Einige Betroffene finden allein oder mit Unterstützung ihres Umfelds Wege, mit den Schmerzen umzugehen. Oft sind diese jedoch so belastend, dass sie zu Depressionen oder Ängsten führen – dann ist rechtzeitige Hilfe wichtig.

Wie kann eine Psychotherapie bei körperlichen Schmerzen helfen?

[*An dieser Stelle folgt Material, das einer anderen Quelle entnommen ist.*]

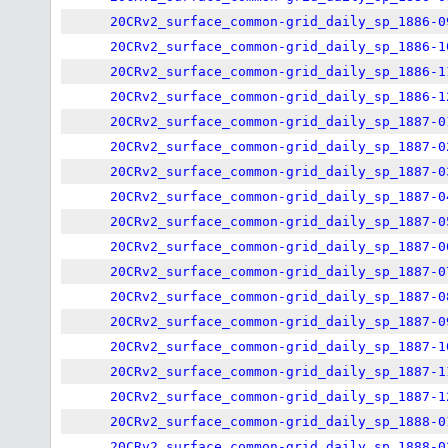
20CRv2_surface_common-grid_daily_sp_1886-0
20CRv2_surface_common-grid_daily_sp_1886-1
20CRv2_surface_common-grid_daily_sp_1886-1
20CRv2_surface_common-grid_daily_sp_1886-1
20CRv2_surface_common-grid_daily_sp_1887-0
20CRv2_surface_common-grid_daily_sp_1887-0
20CRv2_surface_common-grid_daily_sp_1887-0
20CRv2_surface_common-grid_daily_sp_1887-0
20CRv2_surface_common-grid_daily_sp_1887-0
20CRv2_surface_common-grid_daily_sp_1887-0
20CRv2_surface_common-grid_daily_sp_1887-0
20CRv2_surface_common-grid_daily_sp_1887-0
20CRv2_surface_common-grid_daily_sp_1887-0
20CRv2_surface_common-grid_daily_sp_1887-1
20CRv2_surface_common-grid_daily_sp_1887-1
20CRv2_surface_common-grid_daily_sp_1887-1
20CRv2_surface_common-grid_daily_sp_1888-0
20CRv2_surface_common-grid_daily_sp_1888-0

Schlechte Stimmung kann körperliche Symptome verstärken. Deshalb ist es wichtig, die Psyche zu stärken und Wege zu finden, das Leben mit Schmerzen lebenswert zu gestalten. Patientinnen und Patienten lernen, den Schmerz zu akzeptieren, ohne zu resignieren – manchmal braucht es Medikamente gegen Ängste oder Depressionen, aber möglichst keine Opiate.

Weshalb nicht?
Opiate helfen bei akuten Schmerzen. Werden sie aber über eine längere Zeit eingenommen, nimmt die Wirkung ab. Da der Schmerz jedoch derselbe bleibt, muss die Dosis laufend erhöht werden, und der Patient oder die Patientin kann eine Abhängigkeit entwickeln. Ein Entzug ist dann extrem schwierig.